The Blood Spattered Bride
Tags:
the blood spattered bride | la novia ensangrentada | vicente aranda | Simón Andreu | Maribel Martín | alexandra bastedo | vampire | lesbian | spain
Film: The Blood Spattered Bride (La novia ensangrentada)
Year: 1972
Director: Vicente Aranda
Writer: Vicente Aranda
Starring: Simón Andreu, Maribel Martín and Alexandra Bastedo
Review:
This film begins with a newlywed couple in a sports car going fast down the road. The husband is played by Simón Andreu and his wife by Maribel Martín. They stop off at a hotel, but Martín does not want to stop there. She goes up to the room first and starts to unpack. A man appears from the closet and rips her dress open. He then has his way with her. Andreu comes to the room and sees his bride clutching her dress tight. She tells him that she doesn’t want to stay there.
We then see that they are back on the road and come to a large house. It is interesting that now Martín’s dress is no longer ripped. We meet a young woman, played by Rosa M. Rodriguez. Her parents are also there and they are the caretakers of the mansion. The father is played by Ángel Lombarte and his wife by Monsterrat Julió.
Martín learns more about the house that she is living in and notices that there are no paintings of the women descendants. She also makes love to her husband for the first time as well.
Rodriguez takes Martín into the basement where she sees a painting of a woman that is part of the family. For some reason though, the face is cut out of it and Rodriguez puts her face there. There is something that looks blood that has leaked down the painting and the woman wears her rings the wrong way with the jewels on the inside.
Andreu then takes his wife to the crypt where some of his ancestors rest. He tells her the story of Mircalla de Karnstein. She never changed her name, because she wasn’t married to a relative of his long. She went crazy the night of the wedding and stabbed her husband to death. She never moved or spoke after that either. Andreu opens the crypt and pulls out the dagger that Mircalla never let go off.
Martín is given the knife and it is then hidden from her.
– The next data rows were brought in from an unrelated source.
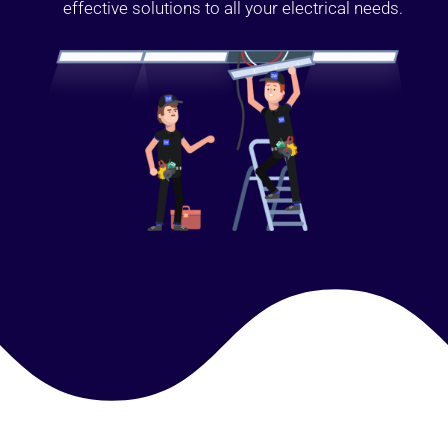
effective solutions to all your electrical needs.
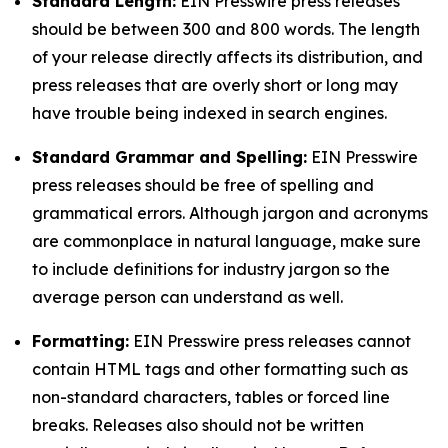
Standard Length:
EIN Presswire press releases
should be between 300 and 800 words. The length
of your release directly affects its distribution, and
press releases that are overly short or long may
have trouble being indexed in search engines.
Standard Grammar and Spelling:
EIN Presswire
press releases should be free of spelling and
grammatical errors. Although jargon and acronyms
are commonplace in natural language, make sure
to include definitions for industry jargon so the
average person can understand as well.
Formatting:
EIN Presswire press releases cannot
contain HTML tags and other formatting such as
non-standard characters, tables or forced line
breaks. Releases also should not be written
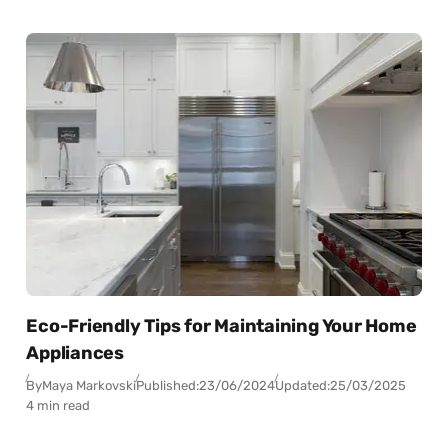
Eco-Friendly Tips for Maintaining Your Home
Appliances
By
Maya Markovski
Published:
23/06/2024
Updated:
25/03/2025
4 min read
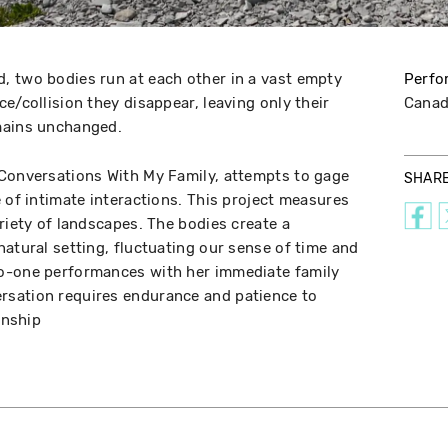
, two bodies run at each other in a vast empty
Perfo
e/collision they disappear, leaving only their
Cana
emains unchanged.
 Conversations With My Family, attempts to gage
SHAR
 of intimate interactions. This project measures
riety of landscapes. The bodies create a
natural setting, fluctuating our sense of time and
o-one performances with her immediate family
sation requires endurance and patience to
onship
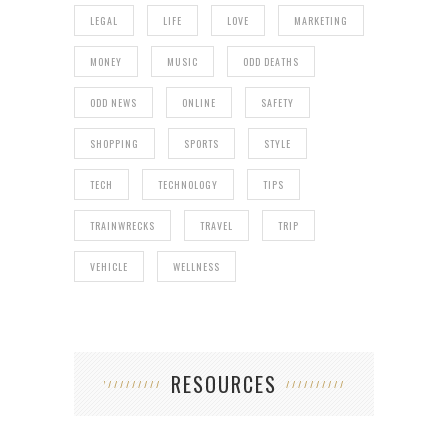
LEGAL
LIFE
LOVE
MARKETING
MONEY
MUSIC
ODD DEATHS
ODD NEWS
ONLINE
SAFETY
SHOPPING
SPORTS
STYLE
TECH
TECHNOLOGY
TIPS
TRAINWRECKS
TRAVEL
TRIP
VEHICLE
WELLNESS
RESOURCES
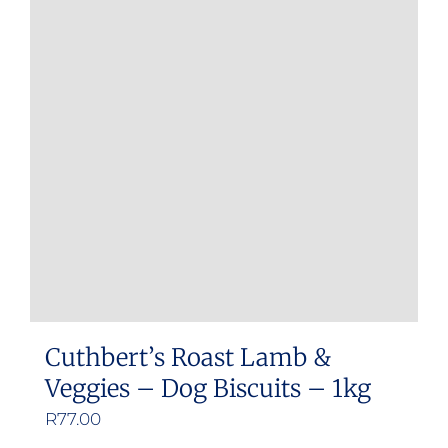
Cuthbert’s Roast Lamb &
Veggies – Dog Biscuits – 1kg
R
77.00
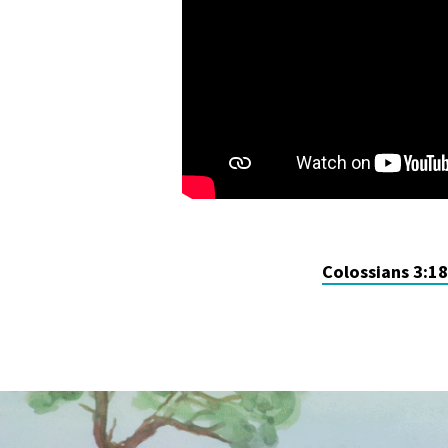
Colossians 3:1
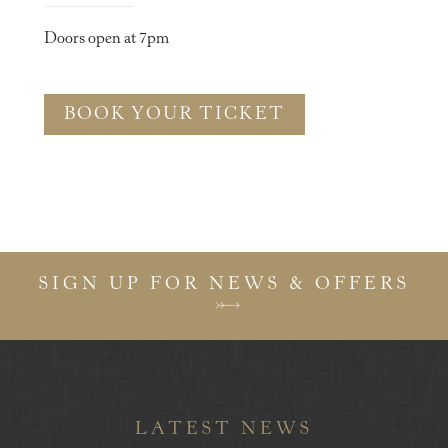
Doors open at 7pm
BOOK YOUR TICKET
SIGN UP FOR NEWS & OFFERS
LATEST NEWS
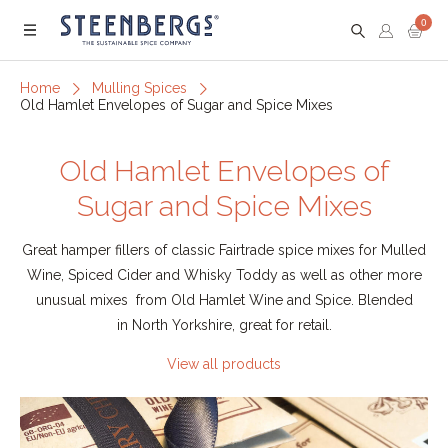
0
Menu
Home
Mulling Spices
Old Hamlet Envelopes of Sugar and Spice Mixes
Old Hamlet Envelopes of
Sugar and Spice Mixes
Great hamper fillers of classic Fairtrade spice mixes for Mulled
Wine, Spiced Cider and Whisky Toddy as well as other more
unusual mixes from Old Hamlet Wine and Spice. Blended
in North Yorkshire, great for retail.
View all products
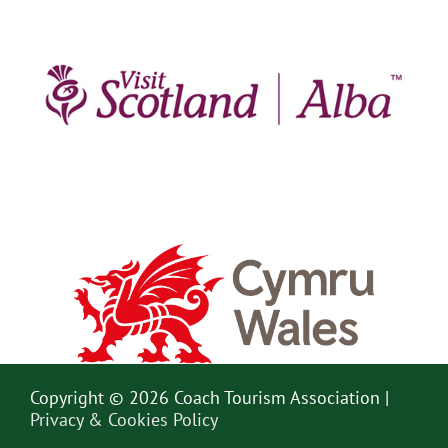
Copyright © 2026 Coach Tourism Association |
Privacy & Cookies Policy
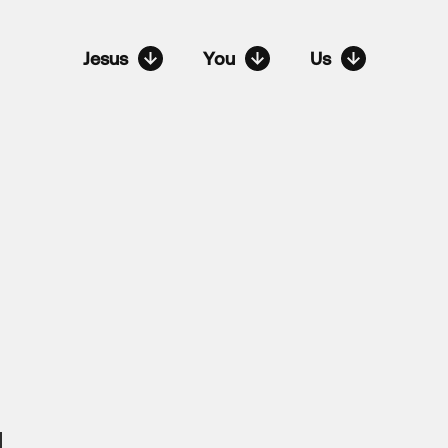
Jesus
You
Us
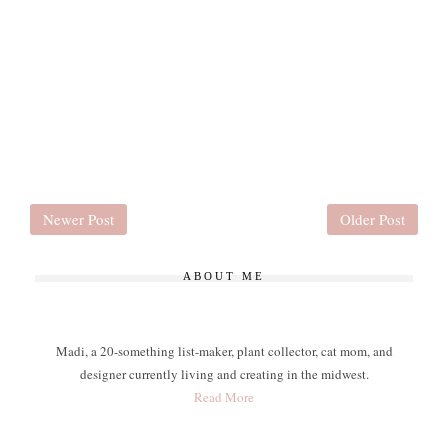
Newer Post
Older Post
ABOUT ME
Madi, a 20-something list-maker, plant collector, cat mom, and
designer currently living and creating in the midwest.
Read More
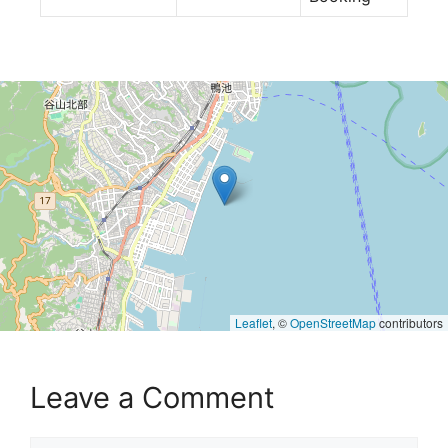
Leaflet
, ©
OpenStreetMap
contributors
Leave a Comment
Comment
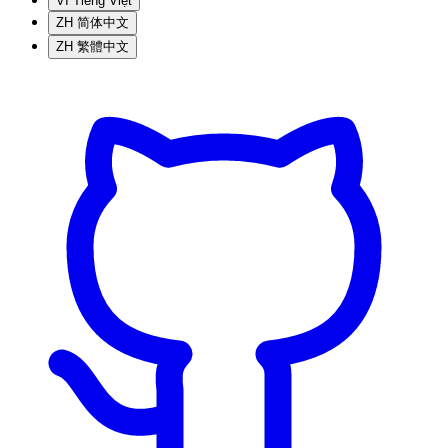
VI
Tiếng Việt
ZH
简体中文
ZH
繁體中文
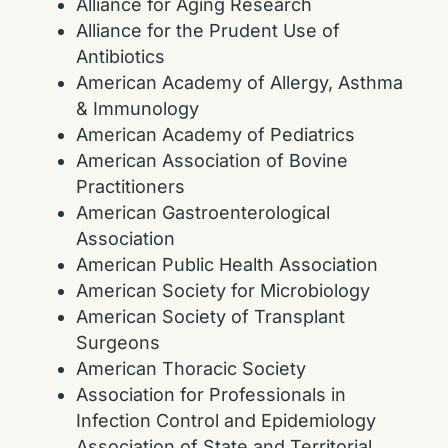
Alliance for Aging Research
Alliance for the Prudent Use of
Antibiotics
American Academy of Allergy, Asthma
& Immunology
American Academy of Pediatrics
American Association of Bovine
Practitioners
American Gastroenterological
Association
American Public Health Association
American Society for Microbiology
American Society of Transplant
Surgeons
American Thoracic Society
Association for Professionals in
Infection Control and Epidemiology
Association of State and Territorial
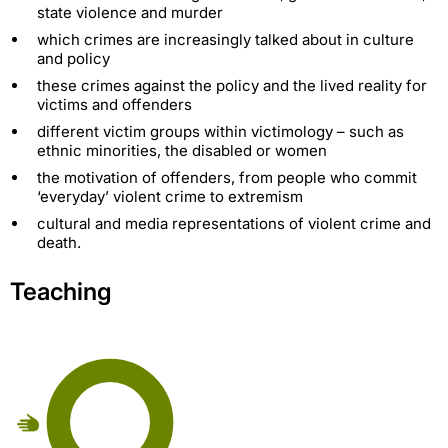
state violence and murder
which crimes are increasingly talked about in culture
and policy
these crimes against the policy and the lived reality for
victims and offenders
different victim groups within victimology – such as
ethnic minorities, the disabled or women
the motivation of offenders, from people who commit
‘everyday’ violent crime to extremism
cultural and media representations of violent crime and
death.
Teaching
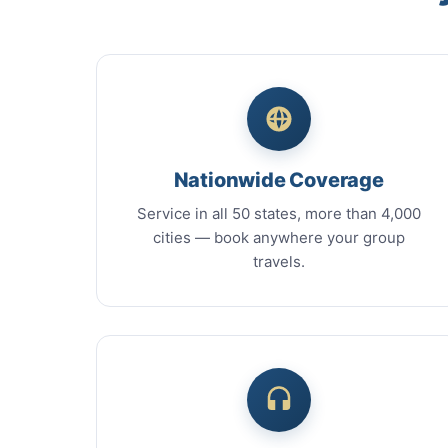
Nationwide Coverage
Service in all 50 states, more than 4,000
cities — book anywhere your group
travels.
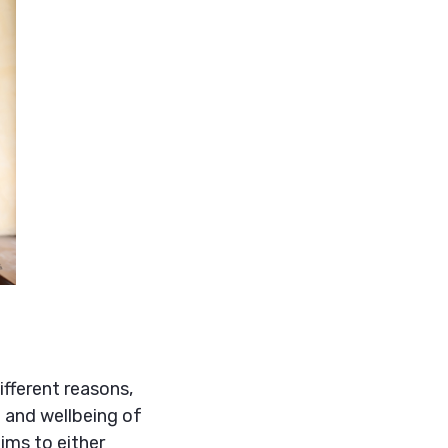
fferent reasons,
 and wellbeing of
ims to either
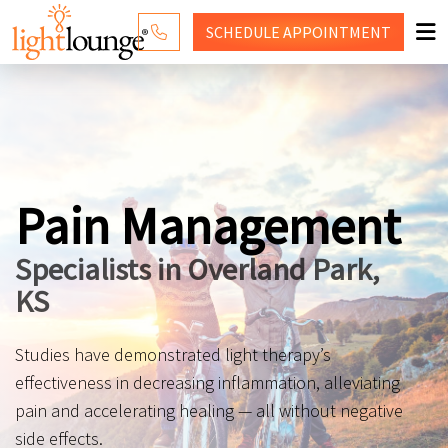
SCHEDULE
APPOINTMENT
RED LIGHT THERAPY
WHY LIGHT LOUNGE
PRICING
Pain Management
CONTACT US
Specialists in Overland Park,
SHOP
KS
Studies have demonstrated light therapy’s
effectiveness in decreasing inflammation, alleviating
pain and accelerating healing — all without negative
side effects.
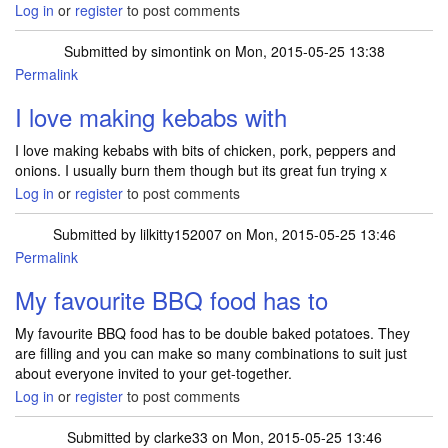
Log in
or
register
to post comments
Submitted by
simontink
on Mon, 2015-05-25 13:38
Permalink
I love making kebabs with
I love making kebabs with bits of chicken, pork, peppers and
onions. I usually burn them though but its great fun trying x
Log in
or
register
to post comments
Submitted by
lilkitty152007
on Mon, 2015-05-25 13:46
Permalink
My favourite BBQ food has to
My favourite BBQ food has to be double baked potatoes. They
are filling and you can make so many combinations to suit just
about everyone invited to your get-together.
Log in
or
register
to post comments
Submitted by
clarke33
on Mon, 2015-05-25 13:46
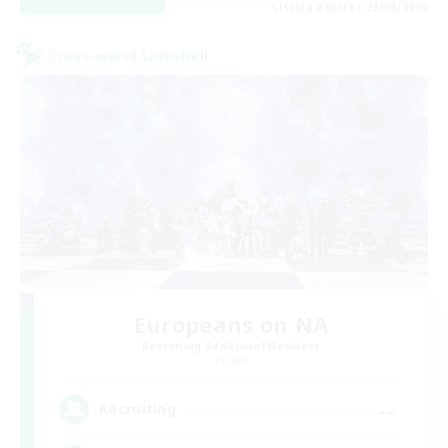
Listing expires 23/08/2026
Cross-world Linkshell
Europeans on NA
Recruiting Additional Members
Primal
--
Recruiting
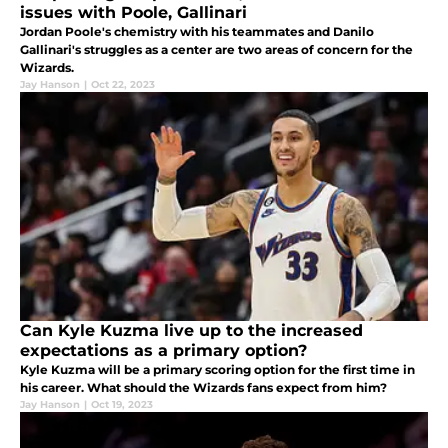
issues with Poole, Gallinari
Jordan Poole's chemistry with his teammates and Danilo
Gallinari's struggles as a center are two areas of concern for the
Wizards.
Jay Hanson
|
Oct 22, 2023
Can Kyle Kuzma live up to the increased
expectations as a primary option?
Kyle Kuzma will be a primary scoring option for the first time in
his career. What should the Wizards fans expect from him?
Jay Hanson
|
Oct 19, 2023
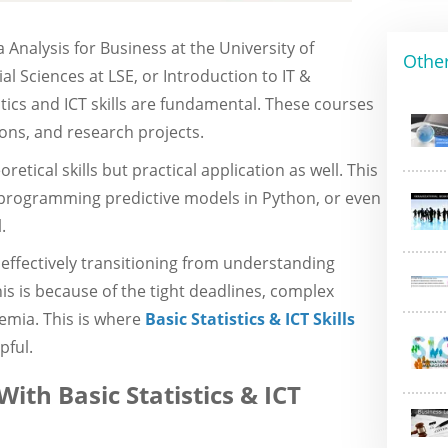
 Analysis for Business at the University of
Othe
l Sciences at LSE, or Introduction to IT &
tics and ICT skills are fundamental. These courses
ons, and research projects.
etical skills but practical application as well. This
, programming predictive models in Python, or even
.
n effectively transitioning from understanding
his is because of the tight deadlines, complex
emia. This is where
Basic Statistics & ICT Skills
pful.
ith Basic Statistics & ICT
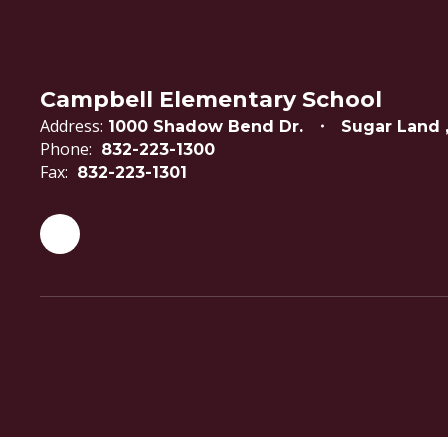
Campbell Elementary School
Address:
1000 Shadow Bend Dr.
Sugar Land 
Phone:
832-223-1300
Fax:
832-223-1301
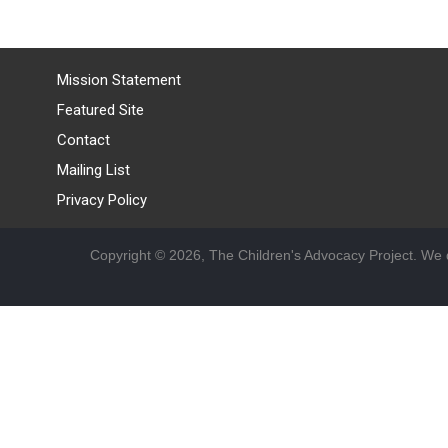
Mission Statement
Featured Site
Contact
Mailing List
Privacy Policy
Copyright © 2026, The Children's Advocacy Project. We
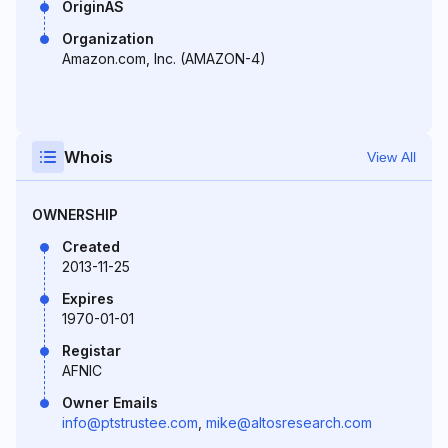
OriginAS
Organization
Amazon.com, Inc. (AMAZON-4)
Whois
View All
OWNERSHIP
Created
2013-11-25
Expires
1970-01-01
Registar
AFNIC
Owner Emails
info@ptstrustee.com
,
mike@altosresearch.com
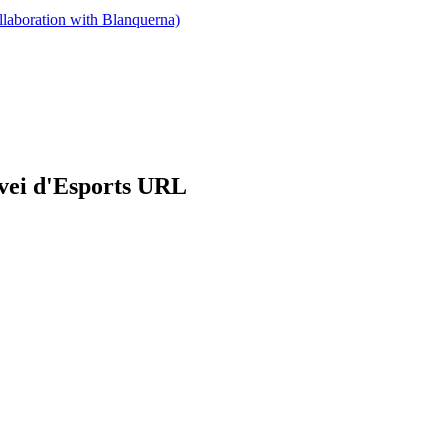
llaboration with Blanquerna)
rvei d'Esports URL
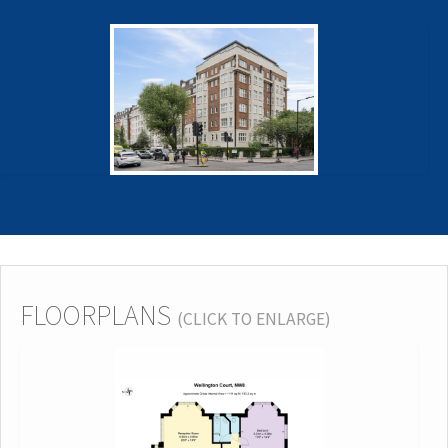
FLOORPLANS
(CLICK TO ENLARGE)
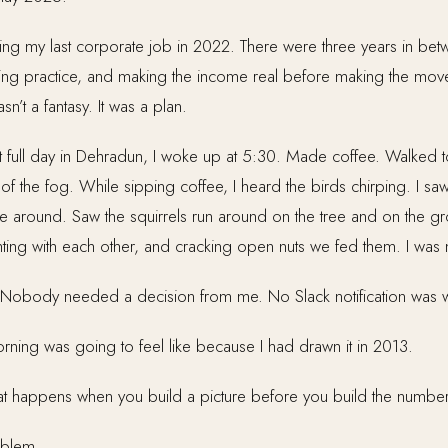
ving my last corporate job in 2022. There were three years in bet
hing practice, and making the income real before making the mov
asn’t a fantasy. It was a plan.
t full day in Dehradun, I woke up at 5:30. Made coffee. Walked 
f the fog. While sipping coffee, I heard the birds chirping. I saw t
ape around. Saw the squirrels run around on the tree and on the 
hting with each other, and cracking open nuts we fed them. I wa
 Nobody needed a decision from me. No Slack notification was w
orning was going to feel like because I had drawn it in 2013.
 what happens when you build a picture before you build the number
oblem.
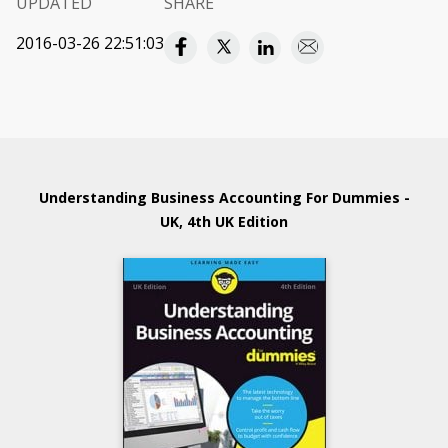
UPDATED
SHARE
2016-03-26 22:51:03
Understanding Business Accounting For Dummies -
UK, 4th UK Edition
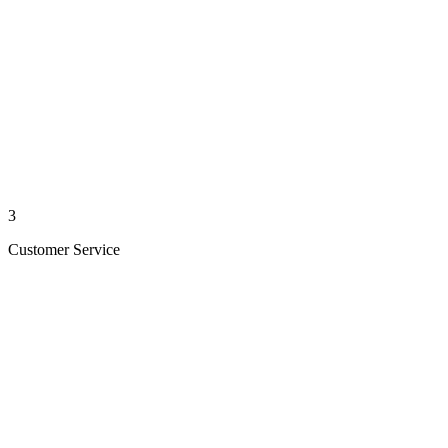
3
Customer Service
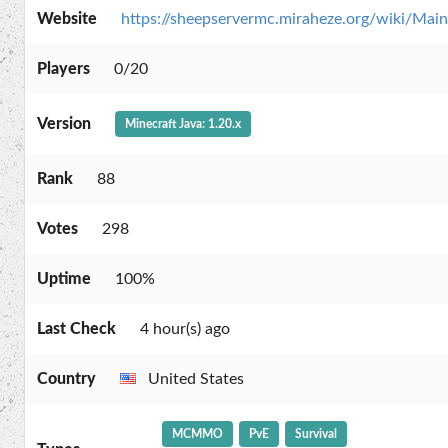
Website
https://sheepservermc.miraheze.org/wiki/Mai
Players
0/20
Version
Minecraft Java: 1.20.x
Rank
88
Votes
298
Uptime
100%
Last Check
4 hour(s) ago
Country
United States
MCMMO
PvE
Survival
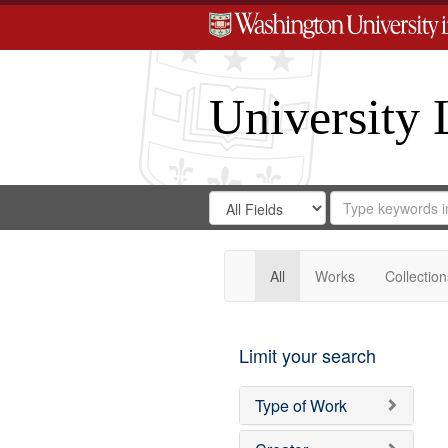
University 
Search
Search
for
Search
in
Repository
Digital
Gateway
All
Works
Collection
Limit your search
Type of Work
She has a dream that night of it and finds it inside the clock in the dinner room. She comes back to find Alexandra Bastedo, who plays Mircalla. With the help of Bastedo, Martín kills her husband. He then wakes up and we realize it is another of her fantasies.
The next day Andreu tries to convince his wife it is just a dream. She proves where the dagger is and Andreu states that is not where he put it. Rodriguez is believed to have moved it. He then takes it to bury on the beach, but finds a woman under the sand, using a snorkel to breath. Andreu unburies her to find her naked and she is played by Bastedo. He takes her back to the house to check on her.
She doesn’t remember who she is, but she does hit it off with Martín. All Bastedo knows is that her name is Mircalla. Martín draws her that night and notices that she looks the same as the woman that helped her kill her husband in her dream.
Martín is seen by a doctor, who is played by Dean Selmier, but she continues to lose her mind. What makes it worse is that she goes off with Bastedo at night. Selmier follows her one night to see that Bastedo bites her neck and that they are carry on as lesbian lovers. Bastedo claims to be the long lost Mircalla Karstein who is supposed to be dead. Is she this woman? Is she a vampire? Will she convince Martín to kill her husband?
I have to say that I have seen the original version of this film and the first adaptation of the novel it is based on, Carmilla, and this is an interesting different take on it. What really intrigued me though was Martín and her delusions. At first I wasn’t sure if they were real or not, but this woman is quite disturbed. This film also brings up the question of would Martín do this if she never meets Bastedo, or is this something she feels inside and this other woman brings it out of her. This film has quite a bit of nudity as well if you are interested in that type of thing.
I did have an issue that this film really doesn’t explain a whole lot. I was left wondering if Bastedo was a vampire or not. Was she the relative who should be long dead? If she is a vampire, how could she be in the sunlight when she is introduced? If Bastedo is not the vampire or the long lost relative, who is she? Is she just a lesbian that is interested in Martín? Aside from this, there isn’t a whole lot that goes in this film so it is a little bit boring to me as well.
Now with that said, this is a pretty good psychological vampire film. This is one that is questionable a vampire movie, because we are never completely sure that Bastedo is a vampire. I thought the acting though was pretty good and the story was interesting. I found Martín’s character to be intriguing with her violent fantasies as well. There is also some nudity, so factor that in. This film is Spanish, but it seems to be dubbed over pretty well in English. Not all the voices line up perfectly, but not horrible to ruin the film. This is the best film in the genre, but I would say that if this sounds good to give it a chance. It is also from the 1970s, so keep that in mind as well.